12.3 Any communication by us with you sent through the United Kingdom postal system is deemed to arrive at your postal address two working days after the day that the document was sent.
13. PROVISION OF SERVICES REGULATIONS 2009
13.1 In accordance with the disclosure requirements of the Provision of Services Regulations 2009, our professional indemnity insurer is R K Henshall & Co Ltd, of The Grove, Mill Lane, Wheelock, Sandbach, Cheshire, CW11 4RD. The territorial coverage is England, Scotland, Wales, Northern Ireland, the Channel Islands and the Isle of Man.
14. CLIENTS’ MONEY REGULATIONS
14.1 We may, from time to time, hold money on your behalf. This money will always be held in a separate client bank account. If compelled by law, we may refuse a request for money to be transferred from a client bank account to you. We will not claim fees owed from any money held in a client bank account. Unless you have given permission in writing for us to do so.
15. CLIENT IDENTIFICATION AND DUE DILIGENCE
15.1 As with other professional services firms, we are required to identify and verify our clients for the purposes of the UK anti-money laundering legislation. Save for exceptional circumstances, we cannot start work until this requirement has been met. Our customer due diligence process will require us to have access to government issued photo identification documents and two forms of proof of address (normally bank statements or utility bills dated within the last three months). This process will also require us to make searches of appropriate databases including ID verification software.
16. INTELLECTUAL PROPERTY RIGHTS
16.1 We will retain all copyright in any document prepared by us during the course of carrying out the engagement save where the law specifically provides otherwise.

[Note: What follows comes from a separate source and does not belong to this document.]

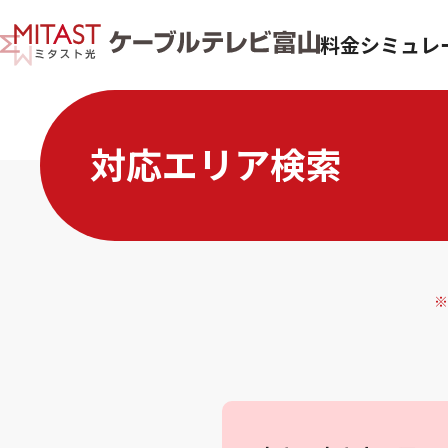
料金シミュレ
対応エリア検索
※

17. TERMINATION OF AGREEMENT
17.1 Each of us may terminate this agreement by giving not less than 21 days’ notice in writing to the other party except where you fail to cooperate with us or we have reason to believe that you have provided us or HMRC with misleading information, in which case we may terminate this agreement immediately. Termination will be without prejudice to any rights that may have accrued to either of us prior to termination.

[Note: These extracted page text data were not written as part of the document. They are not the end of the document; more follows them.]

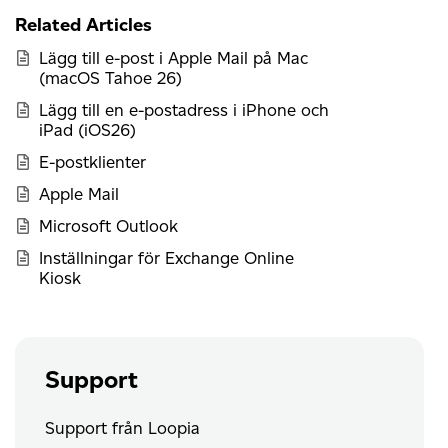
Related Articles
Lägg till e-post i Apple Mail på Mac
(macOS Tahoe 26)
Lägg till en e-postadress i iPhone och
iPad (iOS26)
E-postklienter
Apple Mail
Microsoft Outlook
Inställningar för Exchange Online
Kiosk
Support
Support från Loopia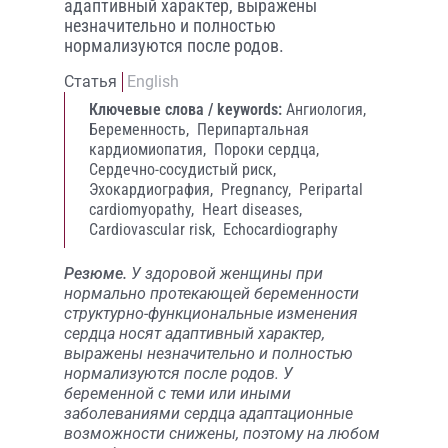
адаптивный характер, выражены
незначительно и полностью
нормализуются после родов.
Статья
English
Ключевые слова / keywords:
Ангиология,
Беременность,
Перипартальная
кардиомиопатия,
Пороки сердца,
Сердечно-сосудистый риск,
Эхокардиография,
Pregnancy,
Peripartal
cardiomyopathy,
Heart diseases,
Cardiovascular risk,
Echocardiography
Резюме.
У здоровой женщины при
нормально протекающей беременности
структурно-функциональные изменения
сердца носят адаптивный характер,
выражены незначительно и полностью
нормализуются после родов. У
беременной с теми или иными
заболеваниями сердца адаптационные
возможности снижены, поэтому на любом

17.2 In the event of termination of this contract, we will endeavour to agree with you the arrangements for the completion of work in progress at that time, unless we are required for legal or regulatory reasons to cease work immediately. In that event, we shall not be required to carry out further work and shall not be responsible or liable for any consequences arising from termination.
17.3 If you engage us for a one-off piece of work (for example, bookkeeping and accounting work for a project), the engagement ceases as soon as that work is completed. The date of completion of the work is taken to be the termination date.
17.4 Where recurring work is provided, the engagement ceases on the relevant date in relation to the termination as set out above. Unless immediate termination applies, in practice this means that the relevant termination date is:
• 21 days after the date of notice of termination or
• a later agreed date
17.5 We owe you no duties beyond the date of termination and will not undertake any further work.
18.1 Should we resign or be requested to resign we will normally issue a disengagement letter to ensure that our respective responsibilities are clear. This will also assist in ensuring an efficient handover between professional advisers. Should we have no contact with you for a period of one year or more we may issue to your last known address a disengagement letter and hence cease to act.
19.1 If any provision of our letter of engagement, schedules of services or terms of business is held to be void, then that provision will be deemed not to form part of this contract and the remainder of this agreement shall be interpreted as if such provision had never been inserted.
19.2 In the event of any conflict between these terms of business and the letter of engagement or appendices, the relevant provision in the letter of engagement or schedules will take precedence.